Pregnancies with fetal major congenital heart defects (CHDs) had significantly higher rates of poor obstetric outcomes than those without defects, a decade-long Danish nationwide cohort study found.
Nearly 23% of pregnancies with fetal major CHDs exhibited adverse obstetric outcomes compared with 9% of those without them (adjusted OR 2.96, 95% CI 2.49-3.53), researchers led by Gitte Hedermann, MD, of Statens Serum Institut in Copenhagen, reported .
"Almost one in four women carrying a child with a major congenital heart defect develop placenta-related adverse obstetric outcomes," Hedermann emphasized to ľֱ.
Although women carrying a child with transposition of the great arteries did not have significantly increased risk, all other subtypes of fetal major CHDs carried greater risk of adverse obstetric outcomes, including:
- Preeclampsia (aOR 1.83, 95% CI 1.33-2.51)
- Preterm birth at less than 37 weeks (aOR 3.84, 95% CI 3.15-4.71)
- Fetal growth restriction (aOR 3.25, 95% CI 2.42-4.38)
The authors pointed out that the fetal heart and placenta develop concurrently and "are hypothesized to share common regulatory pathways in early fetal life," which may impact long-term outcomes for the children, though much is still unknown about this relationship.
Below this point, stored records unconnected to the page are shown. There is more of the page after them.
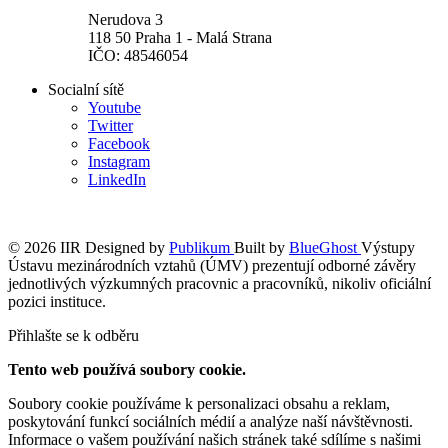
Nerudova 3
118 50 Praha 1 - Malá Strana
IČO: 48546054
Socialní sítě
Youtube
Twitter
Facebook
Instagram
LinkedIn
© 2026 IIR
Designed by
Publikum
Built by
BlueGhost
Výstupy
Ústavu mezinárodních vztahů (ÚMV) prezentují odborné závěry
jednotlivých výzkumných pracovnic a pracovníků, nikoliv oficiální
pozici instituce.
Přihlašte se k odběru
Tento web používá soubory cookie.
Soubory cookie používáme k personalizaci obsahu a reklam,
poskytování funkcí sociálních médií a analýze naší návštěvnosti.
Informace o vašem používání našich stránek také sdílíme s našimi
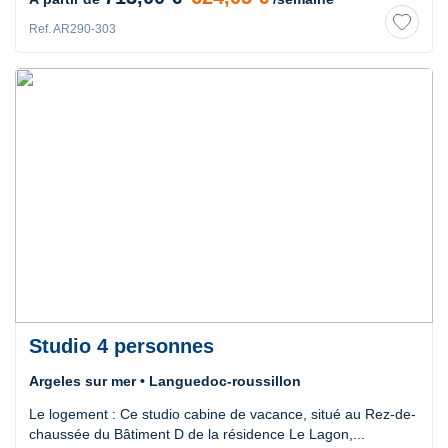
Ref. AR290-303
Studio 4 personnes
Argeles sur mer • Languedoc-roussillon
Le logement : Ce studio cabine de vacance, situé au Rez-de-
chaussée du Bâtiment D de la résidence Le Lagon,...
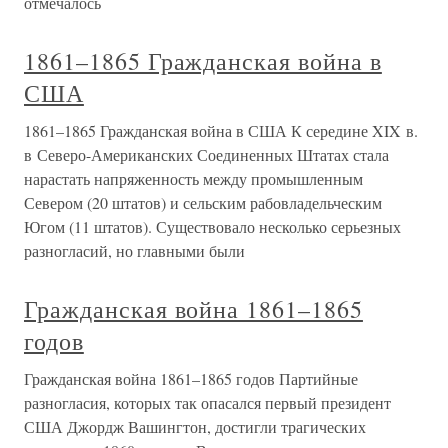
отмечалось
1861–1865 Гражданская война в
США
1861–1865 Гражданская война в США К середине XIX в.
в Северо-Американских Соединенных Штатах стала
нарастать напряженность между промышленным
Севером (20 штатов) и сельским рабовладельческим
Югом (11 штатов). Существовало несколько серьезных
разногласий, но главными были
Гражданская война 1861–1865
годов
Гражданская война 1861–1865 годов Партийные
разногласия, которых так опасался первый президент
США Джордж Вашингтон, достигли трагических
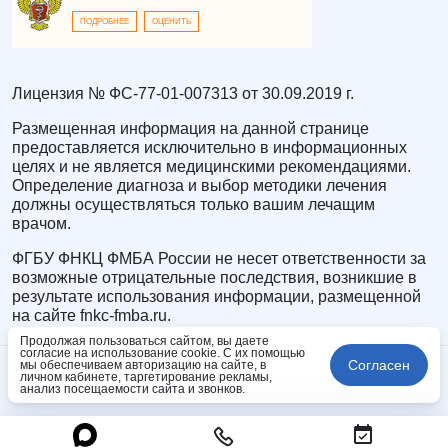
ПОДРОБНЕЕ
ОЦЕНИТЬ
Лицензия № ФС-77-01-007313 от 30.09.2019 г.
Размещенная информация на данной странице
предоставляется исключительно в информационных
целях и не является медицинскими рекомендациями.
Определение диагноза и выбор методики лечения
должны осуществляться только вашим лечащим
врачом.
ФГБУ ФНКЦ ФМБА России не несет ответственности за
возможные отрицательные последствия, возникшие в
результате использования информации, размещенной
на сайте fnkc-fmba.ru.
Продолжая пользоваться сайтом, вы даете
согласие на использование cookie. С их помощью
Согласен
мы обеспечиваем авторизацию на сайте, в
личном кабинете, таргетирование рекламы,
анализ посещаемости сайта и звонков.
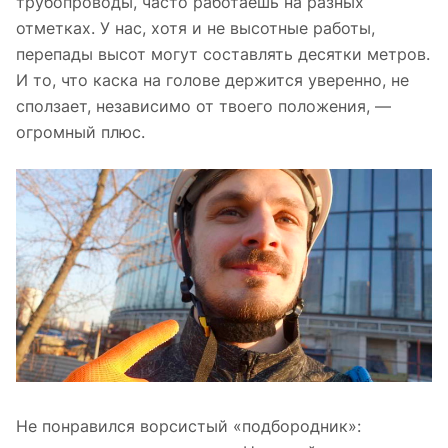
трубопроводы, часто работаешь на разных
отметках. У нас, хотя и не высотные работы,
перепады высот могут составлять десятки метров.
И то, что каска на голове держится уверенно, не
сползает, независимо от твоего положения, —
огромный плюс.
Не понравился ворсистый «подбородник»:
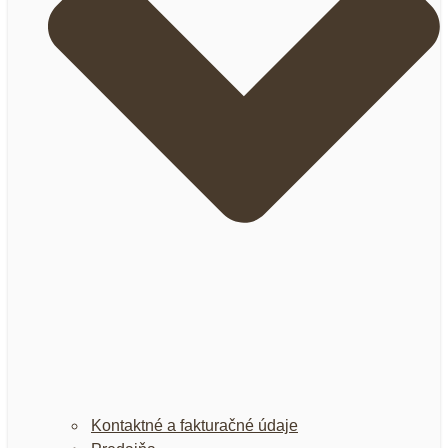
Kontaktné a fakturačné údaje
"Other studies have shown that children born with a major congenital heart defect have increased morbidity and mortality if they are born preterm or with a low birth weight," Hedermann said. "Unfortunately, our study also highlights that these complications are more prevalent for this group."
Jerrie Refuerzo, MD, a maternal-fetal medicine physician with UTHealth Houston who was not involved in the study, said that she's already on high alert for adverse obstetric outcomes in this population.
However, the new evidence "is going to change the frequency by which I see these patients, especially as they get closer to their due date," Refuerzo told ľֱ. "[For] the majority of these adverse outcomes, the frequency typically increases as they get closer to 37, 38, 39 weeks' [gestation], and so seeing them more frequently in the third trimester will be my new strategy for making sure we can intervene early to improve those outcomes."
She noted that for most isolated congenital anomalies, women come into the pregnancy healthy with no medical conditions. Because of this, the focus of prenatal care is often the fetus more so than the mother.
"We have to remember that it's a package deal -- it's mom and baby," she said, noting that whatever is happening to the mom -- like hypertension or preeclampsia -- directly or indirectly impacts the baby as well.
Hedermann's study utilized the Danish Fetal Medicine Database, which includes data on nearly all pregnancies in Denmark. The country has free healthcare, and 95% of pregnant people opt to get ultrasonography scans in the first and second trimesters.
Among 534,170 pregnancies during the study period from June 1, 2008 to June 1, 2018, only 745 had isolated fetal major CHDs. Singleton pregnancies that resulted in a live-born child at 24 weeks' gestation or later and without chromosomal abnormalities were included; stillbirths were excluded because of incomplete data. Infants with major CHDs and postnatally-diagnosed, associated major extracardiac malformations were also excluded.
Genetic testing was performed on 42% of included pregnancies. Median maternal age was 29 for those with major CHDs and 30 for those without. The majority of mothers identified as white (91.4%).
For children with more than one major CHDs, only the most severe diagnosis was registered. The primary outcome was a composite of preeclampsia, preterm birth, fetal growth restriction, or placental abruption; secondary outcomes included each adverse obstetric event individually.
An additional 10 studies (five cohort and five case-control) were included in a meta-analysis, which revealed that univentricular heart, atrioventricular septal defect, and tetralogy of Fallot were associated with a higher risk of preterm birth and fetal growth restriction. Again, though, fetal transposition of the great arteries wasn't associated with these outcomes.
In terms of limitations, authors noted that the associations between major CHD subtypes and other factors were hampered by small numbers. The database also didn't have data on preexisting gestational diabetes, a risk factor for both major CHD and adverse obstetric outcomes, although Denmark has very low levels of this condition. Plus, the study only included live births.
Disclosures
Hedermann disclosed no relevant relationships with industry.
One co-author reported receiving grants from the Danish Children Heart Foundation.
Refuerza had no disclosures.
Primary Source
JAMA Pediatrics
Hedermann G, et al "Adverse obstetric outcomes in pregnancies with major fetal congenital heart defects" JAMA Pediatr 2024; DOI: 10.1001/jamapediatrics.2024.5073.